Compound (I)	MOLP8 Caspase-Glo AC₅₀(nM)
		1	3901
2	29999
		3	400
4	14083
		5	29999
6	29999
		7	27189

Claims

1. A compound having the formula (I)

Or a tautomer or stereoisomeric form thereof, wherein

X¹Represent

X²represents

It can be attached to the rest of the molecule in two directions;

R¹and R²Represents a methyl group;

Y¹represents-S (═ O)₂-or-N (R)^x)-；

R^xRepresents hydrogen, methyl, C_2-6Alkyl, -C (═ O) -C_1-6Alkyl, -S (═ O)₂-C_1-6Alkyl radical, C_3-6Cycloalkyl, -C (═ O) -C_3-6Cycloalkyl, or-S (═ O)₂-C_3-6A cycloalkyl group; wherein C is_2-6Alkyl, -C (═ O) -C_1-6Alkyl, -S (═ O)₂-C_1-6Alkyl radical, C_3-6Cycloalkyl, -C (═ O) -C_3-6Cycloalkyl, and-S (═ O)₂-C_3-6Cycloalkyl is optionally substituted with one, two or three substituents selected from the group consisting of: halogen radical, C_1-4Alkyl and C substituted by one, two or three halogen atoms_1-4An alkyl group;

Y²represents-S-or-S (═ O)₂-；

Provided that Y is¹And Y²At least one of represents-S (═ O)₂-；

Or a pharmaceutically acceptable salt or solvate thereof.

2. The compound of claim 1, wherein

Y¹represents-S (═ O)₂-。

3. The compound of claim 1, wherein

Y²represents-S (═ O)₂-。

4. The compound of claim 1, wherein

X¹Represents

5. The compound of claim 4, wherein R^xRepresents a methyl group.

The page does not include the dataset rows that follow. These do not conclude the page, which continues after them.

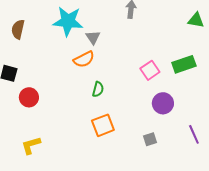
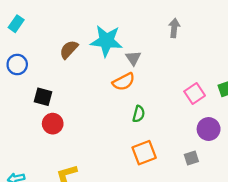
brown semicircle: (18, 29) -> (69, 49), moved, turned 30
red circle: (29, 97) -> (53, 124), moved
gray square: (150, 139) -> (191, 158), moved

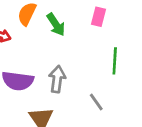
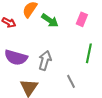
green arrow: (56, 25) -> (50, 20), turned -30

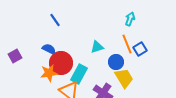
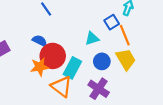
blue square: (140, 49) -> (112, 22), moved
blue circle: (116, 62) -> (102, 61), moved
yellow trapezoid: (124, 78) -> (126, 59), moved

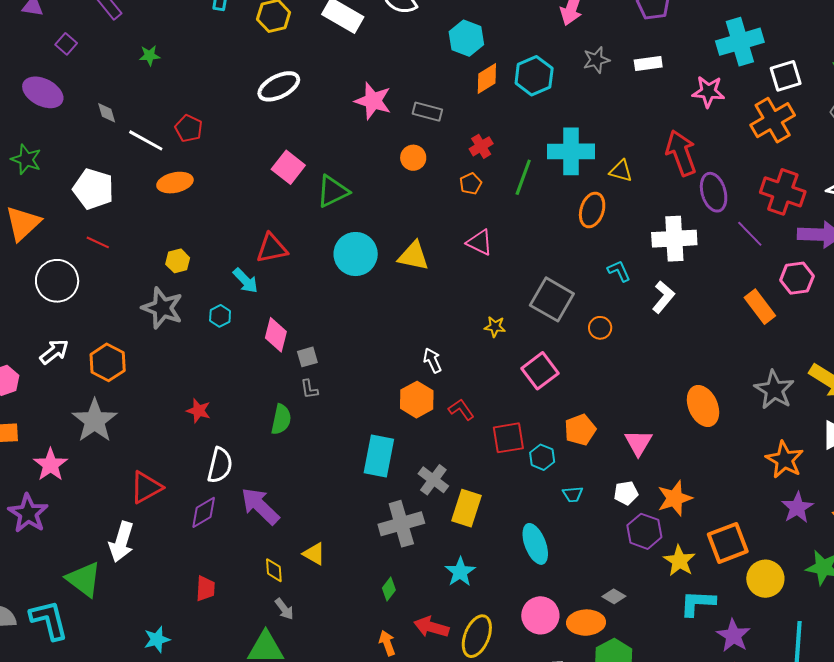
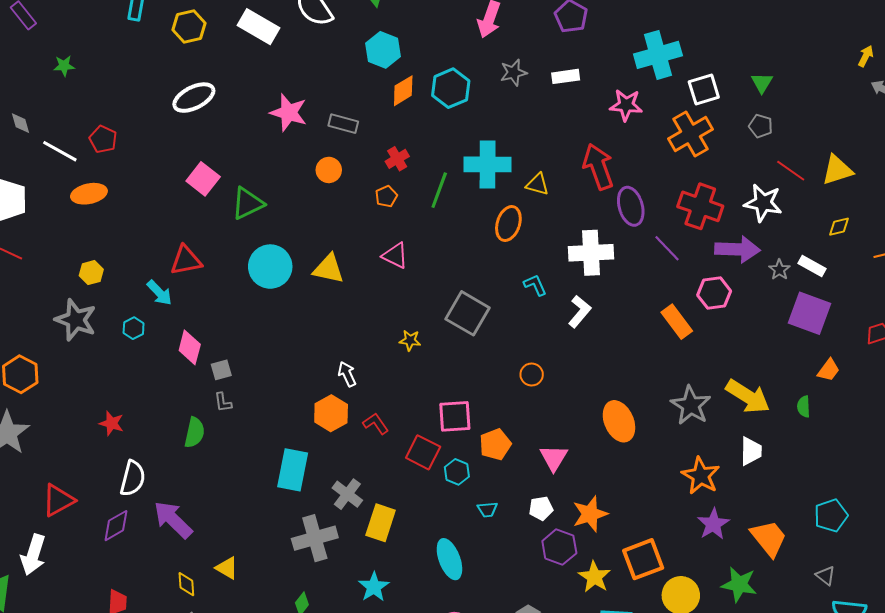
orange circle: (600, 328) -> (532, 375), moved
pink square: (540, 371) -> (455, 416), moved, turned 33
red square: (508, 438) -> (423, 452), turned 36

6. A pharmaceutical composition comprising a compound according to any one of claims 1 to 5 and a pharmaceutically acceptable carrier or diluent.

7. A process for the preparation of a pharmaceutical composition as defined in claim 5, which process comprises mixing a pharmaceutically acceptable carrier with a therapeutically effective amount of a compound according to any one of claims 1 to 5.

8. A compound according to any one of claims 1 to 5 or a pharmaceutical composition according to claim 6 for use as a medicament.

9. A compound according to any one of claims 1 to 5 or a pharmaceutical composition according to claim 6 for use in the prevention or treatment of cancer.

10. The compound or pharmaceutical composition for use according to claim 9, wherein the cancer is selected from the group consisting of prostate cancer, lung cancer, pancreatic cancer, breast cancer, ovarian cancer, cervical cancer, melanoma, B-cell Chronic Lymphocytic Leukemia (CLL), Acute Myeloid Leukemia (AML), and Acute Lymphoblastic Leukemia (ALL).

11. A method of treating or preventing cancer, comprising administering to a subject in need thereof a therapeutically effective amount of a compound according to any one of claims 1 to 5 or a pharmaceutical composition according to claim 6.